Kusum, who is president of the All India Network of Sex Workers (AINSW) – a gaggle of sex workers that assists others with legal rights, health issues and Social Security across the country, said over 60% of the sex workers in Delhi have already left for his or her home states.
“The 60% population accounts for around 3,000 sex workers. consistent with government figures, a complete of registered 5,000 sex workers reside in Delhi,” Kusum said.
She said they were forced to go away the town after enduring weeks of the struggle for basic facilities like food and medicines.
Shalini, one such worker, moved back to her village in Uttar Pradesh after living for eight years in Delhi.
“I ran far away from my abusive range in UP at the age of 18. I wanted to be an actress but got into prostitution to survive during this city,” 26-year-old Shalini told PTI.
“After stepping into this business (sex trade), a minimum of I used to be not struggling for food, I used to be not on streets. But ever since the coronavirus outbreak and therefore the lockdown, I even have zero customers and money is dehydration,” she said.
Another sex worker Rajni (name changed) said she and her four-year-old son haven’t eaten properly within the last two months.

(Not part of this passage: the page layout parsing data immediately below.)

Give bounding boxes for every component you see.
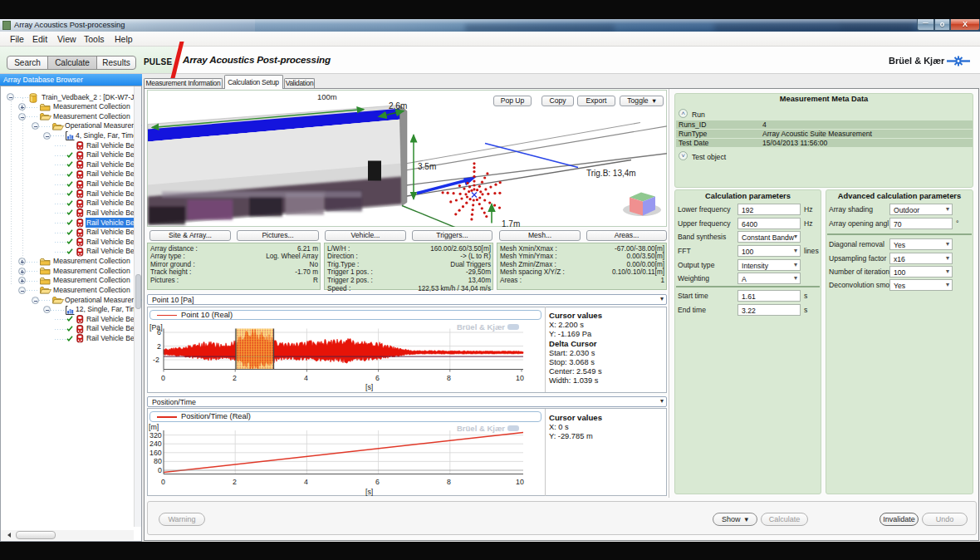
svg-text:0: 0 [161, 373, 165, 381]
svg-text:80: 80 [154, 457, 162, 465]
svg-text:0: 0 [158, 466, 162, 474]
svg-text:4: 4 [304, 478, 308, 486]
svg-text:-2: -2 [153, 356, 159, 364]
svg-text:[s]: [s] [365, 488, 373, 496]
svg-text:6: 6 [375, 478, 380, 486]
svg-text:8: 8 [447, 478, 451, 486]
svg-text:2: 2 [233, 478, 237, 486]
svg-text:0: 0 [161, 478, 165, 486]
svg-text:6: 6 [375, 373, 380, 381]
svg-text:8: 8 [447, 373, 451, 381]
svg-text:10: 10 [516, 373, 524, 381]
svg-text:2.6m: 2.6m [389, 101, 407, 110]
svg-text:Trig.B: 13,4m: Trig.B: 13,4m [586, 168, 636, 177]
svg-text:1.7m: 1.7m [502, 219, 520, 227]
svg-text:160: 160 [149, 449, 162, 457]
svg-text:3.5m: 3.5m [418, 161, 436, 170]
svg-text:320: 320 [149, 431, 162, 440]
svg-text:100m: 100m [317, 91, 337, 101]
svg-text:240: 240 [149, 440, 162, 448]
svg-text:6: 6 [157, 328, 161, 336]
svg-text:2: 2 [233, 373, 237, 381]
svg-text:[s]: [s] [365, 382, 373, 391]
svg-text:10: 10 [516, 478, 524, 486]
svg-text:4: 4 [304, 373, 308, 381]
svg-text:2: 2 [157, 341, 161, 350]
svg-text:[m]: [m] [149, 423, 159, 431]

“When my son fainted out of weakness fortnight back I made a decision to maneuver back. I even have some relatives in UP who don’t know what I do here. I will be able to stick with them for a few days before deciding what to try to next,” she added.
Sharmila (name changed) who grew up as an orphan on the streets of Kanpur became a sex worker in Delhi five years ago to form ends meet.
“But now there’s no food, no medicines, and no customers. it’s impossible to survive any more in Delhi with the savings that I even have. The social distancing goes to hit our business quite anything so there’s no point staying here,” Sharmila, who is getting to withdraw to Kanpur, said.
Rajni, Sharmila, and Shalini are residents of the Garstin Bastion Road, or more famously GB Road, and now renamed Swami Shradhanand Marg. There are around 100 brothels on the one-kilometer stretch housing approximately 1,500 sex workers.
Activists fear that a lot of those women who were on medication for various diseases, including HIV-AIDS, won’t be ready to get proper treatment in their home towns.
“We feel all the work which we did within the past years for HIV and other diseases would be of no use. Many of them who escaped abusive homes can again become victims of violence. There are many concerns but mostly we are worried about their health,” Kusum said.
She further said that similar migration of sex workers is happening in other cities too.
Amit Kumar, the national coordinator for the AINSW, said the GB Road has completely packed up and most of its residents have returned to their home towns. “We were doing our greatest to supply dry ration, medicines, masks, and sanitizer. We also gave them basic information on HIV treatment,” he said.
Kumar said many of the sex workers visited their homes during Holi but they didn’t return then.
India is currently under the most important lockdown with around 1.3 billion people asked to remain range in view of the coronavirus pandemic. The nationwide lockdown was initially imposed from Annunciation to Pan American Day but was later extended till May 17 to contain the spread of the deadly disease.
The virus has thus far claimed 2,872 lives and infected over 90,000 people within the country.